The Path to Arahantship: A Compilation of Venerable Ācariya Mahā Boowa’s Dhamma Talks About His Path of Practice
Translated by from the Thai by Bhikkhu Dick Sīlaratano
Looking at the state of the world, I felt discouraged. I saw people who lived in total darkness as being hopeless. Being so blind that they’re worthless, the Buddha called such people padaparama. Gazing further up the scale, I saw the types of people known as neyya and vipacitaññu. Persons in the neyya category are capable of being trained in the way of Dhamma. Sometimes they make progress, sometimes they lose ground. Neyya individuals are fully capable of understanding the Teaching and putting it into practice. Should they be careless, however, they’ll lose ground. But if they are earnest in their practice, they can progress rapidly. Depending on the degree of commitment, neyya can go either way.
Vipacitaññu individuals always progress toward the goal; they never lose ground. Still, their progress is slower than that of ugghatitaññu, individuals whose intuitive wisdom is so sharp that they’re always fully prepared to make a decisive breakthrough. Were they cattle, they would be waiting at the corral gate. As soon as the gate opened, they’d come rushing out. Ugghatitaññu are capable of the kind of quick understanding that allows them to pass beyond in one moment of insight.
All living beings must fall into one of these four categories. As I investigated the nature of the world, it separated naturally, of its own accord, into these four types of individuals. I could see that superior individuals existed in that multitude of humanity which I had felt so discouraged about teaching. Ugghatitaññu: they were fully prepared to cross beyond in an instant. In descending order: there were vipacitaññu, those progressing quickly toward the goal; then, the neyya, whose desire to lie down and take it easy competes with their desire to be diligent. Do you see what I mean? Those two opposing forces are vying for supremacy within their hearts. And finally padaparama: those who are human in physical appearance only. They have gained nothing at all to enhance their future prospects. Death for such people is death without distinction. There is only one possible direction they can go—down. And they fall further and further with each successive death. The way up is blocked, for they have gained absolutely nothing beneficial to take along with them. They can only go down. Remember this well! This teaching comes straight from my heart. Do you think I am bluffing and telling you deliberate falsehoods?

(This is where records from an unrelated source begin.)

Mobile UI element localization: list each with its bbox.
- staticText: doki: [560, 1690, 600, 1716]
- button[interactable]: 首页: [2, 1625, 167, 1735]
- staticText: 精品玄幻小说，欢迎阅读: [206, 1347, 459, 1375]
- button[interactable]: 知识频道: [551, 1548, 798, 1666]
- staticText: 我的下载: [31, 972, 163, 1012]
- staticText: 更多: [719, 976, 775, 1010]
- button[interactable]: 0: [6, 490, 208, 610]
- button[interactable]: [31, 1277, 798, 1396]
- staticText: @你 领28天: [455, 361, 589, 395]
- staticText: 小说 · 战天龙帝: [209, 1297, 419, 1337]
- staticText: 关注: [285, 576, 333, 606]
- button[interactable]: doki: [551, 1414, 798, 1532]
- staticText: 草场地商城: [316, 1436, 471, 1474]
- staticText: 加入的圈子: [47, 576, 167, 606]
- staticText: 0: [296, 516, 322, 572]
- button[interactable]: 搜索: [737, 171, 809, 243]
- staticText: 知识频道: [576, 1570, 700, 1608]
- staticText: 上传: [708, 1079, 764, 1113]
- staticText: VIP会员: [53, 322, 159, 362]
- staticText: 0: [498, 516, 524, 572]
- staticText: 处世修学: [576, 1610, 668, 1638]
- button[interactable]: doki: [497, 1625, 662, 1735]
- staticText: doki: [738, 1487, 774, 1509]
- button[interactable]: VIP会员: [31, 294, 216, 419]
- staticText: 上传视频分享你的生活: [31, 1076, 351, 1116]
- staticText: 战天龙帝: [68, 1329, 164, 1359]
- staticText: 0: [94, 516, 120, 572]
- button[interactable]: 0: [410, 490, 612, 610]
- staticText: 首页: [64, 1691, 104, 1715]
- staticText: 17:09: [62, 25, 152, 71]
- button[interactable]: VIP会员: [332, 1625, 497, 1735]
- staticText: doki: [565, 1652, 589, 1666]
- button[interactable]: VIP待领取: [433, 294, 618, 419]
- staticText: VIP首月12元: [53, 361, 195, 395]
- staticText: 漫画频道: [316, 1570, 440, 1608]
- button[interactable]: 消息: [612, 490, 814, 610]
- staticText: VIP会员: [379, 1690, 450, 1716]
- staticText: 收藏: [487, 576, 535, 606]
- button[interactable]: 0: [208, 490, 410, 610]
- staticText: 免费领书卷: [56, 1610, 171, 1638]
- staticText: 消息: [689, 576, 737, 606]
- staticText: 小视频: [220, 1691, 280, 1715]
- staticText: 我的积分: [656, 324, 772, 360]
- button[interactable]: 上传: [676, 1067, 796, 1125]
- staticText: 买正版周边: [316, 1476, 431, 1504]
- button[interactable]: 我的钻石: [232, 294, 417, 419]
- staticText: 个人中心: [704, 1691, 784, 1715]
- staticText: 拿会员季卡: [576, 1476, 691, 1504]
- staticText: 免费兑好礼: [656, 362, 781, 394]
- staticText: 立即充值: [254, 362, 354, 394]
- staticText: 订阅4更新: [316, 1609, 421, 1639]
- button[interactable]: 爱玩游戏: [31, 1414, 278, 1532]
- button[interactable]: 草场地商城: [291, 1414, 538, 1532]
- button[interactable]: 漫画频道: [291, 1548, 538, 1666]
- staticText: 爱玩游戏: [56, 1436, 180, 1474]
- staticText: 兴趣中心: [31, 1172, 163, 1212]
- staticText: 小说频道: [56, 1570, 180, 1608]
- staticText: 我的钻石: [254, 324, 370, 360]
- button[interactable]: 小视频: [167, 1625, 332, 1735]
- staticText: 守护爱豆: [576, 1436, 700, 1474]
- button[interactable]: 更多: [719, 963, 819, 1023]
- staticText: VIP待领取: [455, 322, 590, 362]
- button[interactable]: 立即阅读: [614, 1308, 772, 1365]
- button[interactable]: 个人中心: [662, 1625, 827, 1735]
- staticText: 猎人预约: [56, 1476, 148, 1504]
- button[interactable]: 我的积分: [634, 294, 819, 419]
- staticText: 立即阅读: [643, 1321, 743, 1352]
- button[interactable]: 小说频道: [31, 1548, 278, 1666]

When compared with a heart that’s absolutely pure, the world is one big refuse bin, containing different grades of garbage. From the highest, ugghatitaññu, to the lowest and most common grade, padaparama, all possible types are gathered together in the same great receptacle. The entire world of conventional reality is one big contaminated mix of good things and bad things.
pada-parama: 'one for whom the words are the utmost attainment'. "Whoever, though having learned much, speaking much, knowing many things by heart, and discoursing much, has not penetrated the truth, such a man is called by that name".
neyya: 'requiring guidance', is said of a person "who through advice and questioning, through wise consideration, and through frequenting noble-minded friends, having intercourse with them, associating with them, gradually comes to penetrate the truth"
ugghaṭitaññu: 'one who already during a given explanation comes to penetrate the truth' (Pug.). This is one of four types of persons classified according to their ability of acquiring insight, mentioned in A. IV, 133. Cf. also vipacitaññu, neyya,pada-parama.
vipacitaññu / vipañcitaññu: 'one who realizes the truth after explanation.' Thus is called one who realizes the truth only after detailed explanation of that which already had been said to him in a concise form.